L’autunno vien da Bresse
In questo blog cerco di parlare il meno possibile di me, e il più possibile delle cose che mi piacciono. Dunque arriveranno prima o poi Matthias Grünewald, Marc Rothko, Cocteau e Poulenc, Lermontov, Cléo de Mérode, la cambrure (la cambrure!) e così via.
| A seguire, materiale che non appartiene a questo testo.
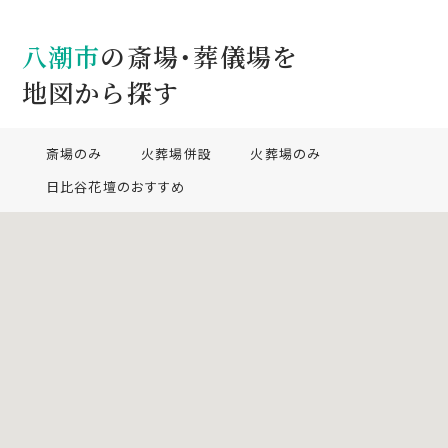
八潮市
の斎場・葬儀場を
地図から探す
斎場のみ
火葬場併設
火葬場のみ
日比谷花壇のおすすめ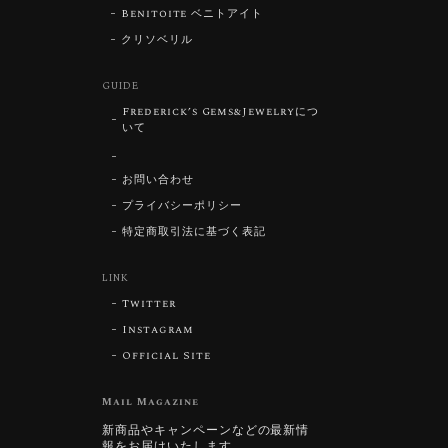
Benitoite ベニトアイト
クリソベリル
GUIDE
Frederick’s Gems&Jewelryにつ
いて
お問い合わせ
プライバシーポリシー
特定商取引法に基づく表記
LINK
Twitter
Instagram
Official Site
Mail Magazine
新商品やキャンペーンなどの最新情
報をお届けいたします。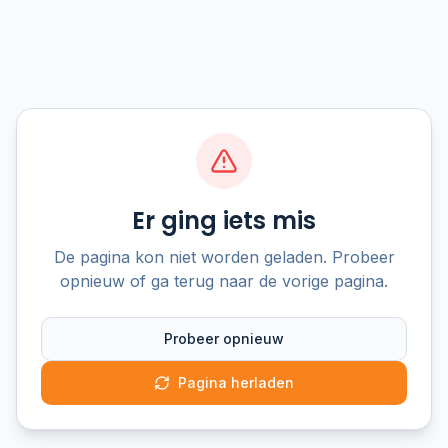
Er ging iets mis
De pagina kon niet worden geladen. Probeer
opnieuw of ga terug naar de vorige pagina.
Probeer opnieuw
Pagina herladen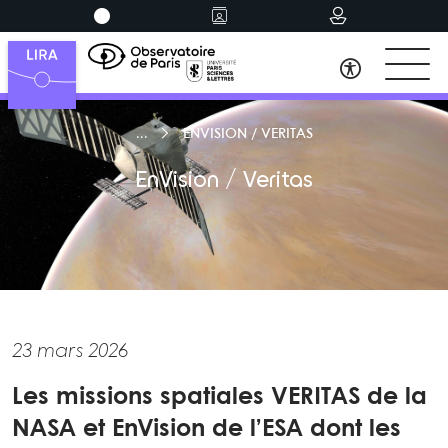
ENVISION / VERITAS
EnVision / Veritas
23 mars 2026
Les missions spatiales VERITAS de la
NASA et EnVision de l’ESA dont les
E infatti, per venire alle cose che mi piacciono, sono le 19 e sta per essere servita una sceltissima gallina di Bresse praticamente spappolata nel brodo da lei stessa secreto, le carni lascive e deboli, i colori che si inarcano dalla velatura cupa delle cosce (che sono comunque molto meno scure di ogni altra pollastra non cresciuta e nutrita colà) alla bianchezza innocente, abbagliante del petto. Tutto è pronto: i cristalli di sale grosso, la mostarda di Cremona (Peck è molto fidato in questo caso), un filo sottilissimo di olio saporoso.
E’ una consolazione vespertina, un’insinuazione promettente delle magìe e delle malìe dell’autunno che finalmente viene, dopo l’orrore sudaticcio dell’estate. Già s’abbreviano le sere, il profumo della poularde invade le nari. Ah, delizia…
Nella foto, Le Coq d’or nell’allestimento dei Ballets Russes, da Comoedia, 1914.